====== Listed records ======

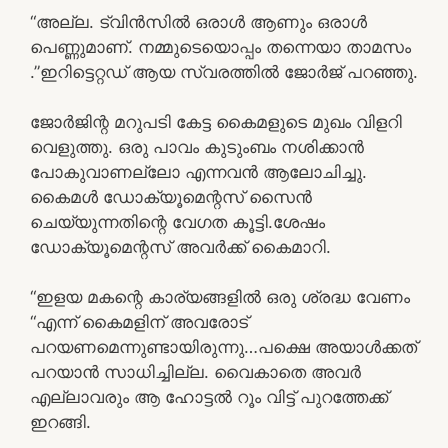
“അല്ല. ട്വിൻസിൽ ഒരാൾ ആണും ഒരാൾ
പെണ്ണുമാണ്. നമ്മുടെയൊപ്പം തന്നെയാ താമസം
.”ഇറിട്ടെറ്റഡ് ആയ സ്വരത്തിൽ ജോർജ് പറഞ്ഞു.
ജോർജിന്റ മറുപടി കേട്ട കൈമളുടെ മുഖം വിളറി
വെളുത്തു. ഒരു പാവം കുടുംബം നശിക്കാൻ
പോകുവാണല്ലോ എന്നവൻ ആലോചിച്ചു.
കൈമൾ ഡോക്യൂമെന്റസ് സൈൻ
ചെയ്യുന്നതിന്റെ വേഗത കൂട്ടി.ശേഷം
ഡോക്യൂമെന്റസ് അവർക്ക് കൈമാറി.
“ഇളയ മകന്റെ കാര്യങ്ങളിൽ ഒരു ശ്രദ്ധ വേണം
“എന്ന് കൈമളിന് അവരോട്
പറയണമെന്നുണ്ടായിരുന്നു…പക്ഷെ അയാൾക്കത്
പറയാൻ സാധിച്ചില്ല. വൈകാതെ അവർ
എല്ലാവരും ആ ഹോട്ടൽ റൂം വിട്ട് പുറത്തേക്ക്
ഇറങ്ങി.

======

• [Your instructions]
Beginning with the line that holds "ഡോക്യൂമെന്റസ് അവർക്ക് കൈമാറി.", copy the entries exactly to their last line, and leave out every earlier line.

• [Response to the task]
ഡോക്യൂമെന്റസ് അവർക്ക് കൈമാറി.
“ഇളയ മകന്റെ കാര്യങ്ങളിൽ ഒരു ശ്രദ്ധ വേണം
“എന്ന് കൈമളിന് അവരോട്
പറയണമെന്നുണ്ടായിരുന്നു…പക്ഷെ അയാൾക്കത്
പറയാൻ സാധിച്ചില്ല. വൈകാതെ അവർ
എല്ലാവരും ആ ഹോട്ടൽ റൂം വിട്ട് പുറത്തേക്ക്
ഇറങ്ങി.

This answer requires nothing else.